Single Number II

June 22, 2020

Introduction

Given a non-empty array of integers, every element appears three times except for one, which appears exactly once. Find that single one.

Note:

Your algorithm should have a linear runtime complexity. Could you implement it without using extra memory?

Example 1:

Input: [2,2,3,2]
Output: 3

Example 2:

Input: [0,1,0,1,0,1,99]
Output: 99

Solution

Very simple solution would be to cache all counters.

func singleNumber(nums []int) int {
    cache := make(map[int]int)
    for _, num := range nums {
        cache[num]++
    }
    for k, v := range cache {
        if v == 1 {
            return k
        }
    }
    return -1
}

Performance of this solution is:

Runtime: 4 ms
Memory Usage: 4.4 MB

But let’s solve it differently, we already know that all numbers have 3 occurrences, therefore if we summarize distinct numbers and multiply them by 3, we can have ideal sum, and we also can have real sum.

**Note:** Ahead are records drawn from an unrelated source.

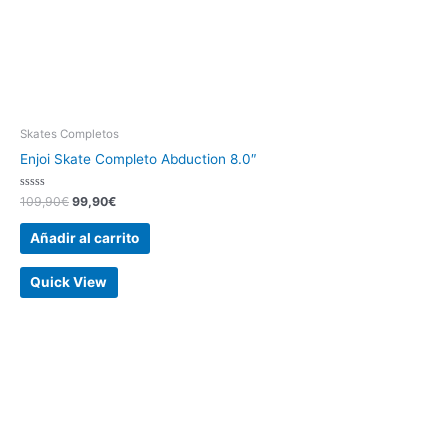
Skates Completos
Enjoi Skate Completo Abduction 8.0″
Valorado
109,90
€
99,90
€
con
0
de
Añadir al carrito
5
Quick View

func singleNumber(nums []int) int {
    visited := make(map[int]bool)
    realSum := 0
    for _, num := range nums {
        realSum += num
        visited[num] = true
    }
    idealSum := 0
    for num := range visited {
        idealSum += 3 * num
    }
    return (idealSum - realSum) / 2
}

Performance of this solution is:

Runtime: 4 ms
Memory Usage: 4.1 MB